■ How to complete this task
Pictures in the entries below are excluded; copy only the lines from the one containing "with the Most Legroom" to the one containing "beard. Beeswax in", both included.

Content starts

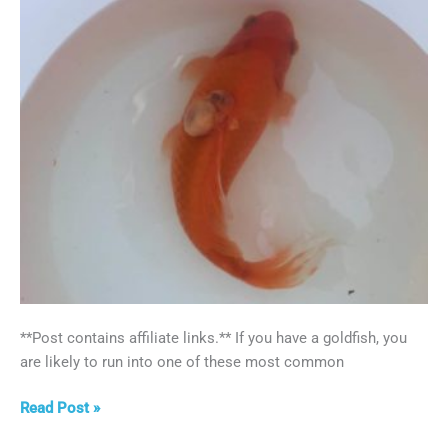
**Post contains affiliate links.** If you have a goldfish, you
are likely to run into one of these most common
Top
Read Post »
5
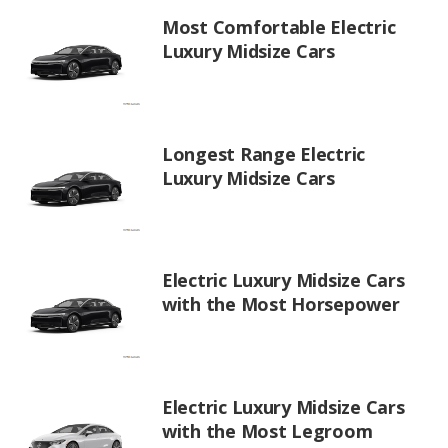
Most Comfortable Electric
Luxury Midsize Cars
Longest Range Electric
Luxury Midsize Cars
Electric Luxury Midsize Cars
with the Most Horsepower
Electric Luxury Midsize Cars
with the Most Legroom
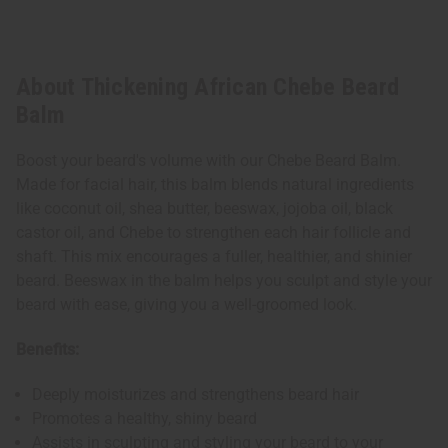
About Thickening African Chebe Beard
Balm
Boost your beard's volume with our Chebe Beard Balm.
Made for facial hair, this balm blends natural ingredients
like coconut oil, shea butter, beeswax, jojoba oil, black
castor oil, and Chebe to strengthen each hair follicle and
shaft. This mix encourages a fuller, healthier, and shinier
beard. Beeswax in the balm helps you sculpt and style your
beard with ease, giving you a well-groomed look.
Benefits:
Deeply moisturizes and strengthens beard hair
Promotes a healthy, shiny beard
Assists in sculpting and styling your beard to your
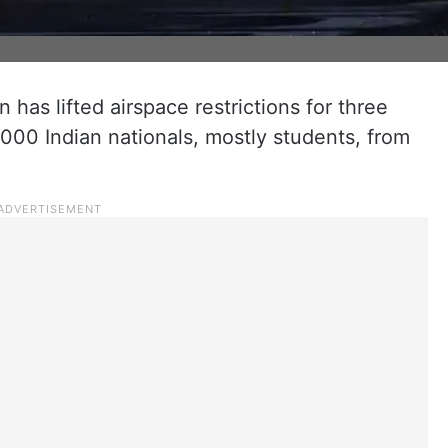
n has lifted airspace restrictions for three
,000 Indian nationals, mostly students, from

Content ends

■ Finished task
with the Most Legroom
About Thickening African Chebe Beard
Balm
Boost your beard's volume with our Chebe Beard Balm.
Made for facial hair, this balm blends natural ingredients
like coconut oil, shea butter, beeswax, jojoba oil, black
castor oil, and Chebe to strengthen each hair follicle and
shaft. This mix encourages a fuller, healthier, and shinier
beard. Beeswax in the balm helps you sculpt and style your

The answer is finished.